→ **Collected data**
*** Block opens ***

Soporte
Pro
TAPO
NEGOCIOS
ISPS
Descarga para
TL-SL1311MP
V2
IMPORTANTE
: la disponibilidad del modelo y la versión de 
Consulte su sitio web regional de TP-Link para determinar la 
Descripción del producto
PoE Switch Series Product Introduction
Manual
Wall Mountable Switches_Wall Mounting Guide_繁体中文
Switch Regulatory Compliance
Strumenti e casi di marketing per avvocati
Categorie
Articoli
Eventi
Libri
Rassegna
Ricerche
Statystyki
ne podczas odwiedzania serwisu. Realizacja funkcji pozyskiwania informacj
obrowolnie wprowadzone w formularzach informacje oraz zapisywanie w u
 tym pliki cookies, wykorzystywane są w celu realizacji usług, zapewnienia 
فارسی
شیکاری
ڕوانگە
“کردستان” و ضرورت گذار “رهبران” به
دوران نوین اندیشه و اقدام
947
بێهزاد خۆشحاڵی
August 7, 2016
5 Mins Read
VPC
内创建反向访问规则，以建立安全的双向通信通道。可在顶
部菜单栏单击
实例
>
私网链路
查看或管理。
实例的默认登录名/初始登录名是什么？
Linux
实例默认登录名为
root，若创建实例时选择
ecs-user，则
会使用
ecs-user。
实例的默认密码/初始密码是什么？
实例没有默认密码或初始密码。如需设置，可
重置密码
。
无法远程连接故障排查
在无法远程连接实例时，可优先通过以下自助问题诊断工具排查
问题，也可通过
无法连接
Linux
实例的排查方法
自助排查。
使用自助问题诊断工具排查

*** Block closes ***

→ **INSTRUCTIONS TO FOLLOW**
The expected answer is a copy of each line in the records that holds the word "para".

→ **RESPONSE AREA**
Descarga para
Consulte su sitio web regional de TP-Link para determinar la 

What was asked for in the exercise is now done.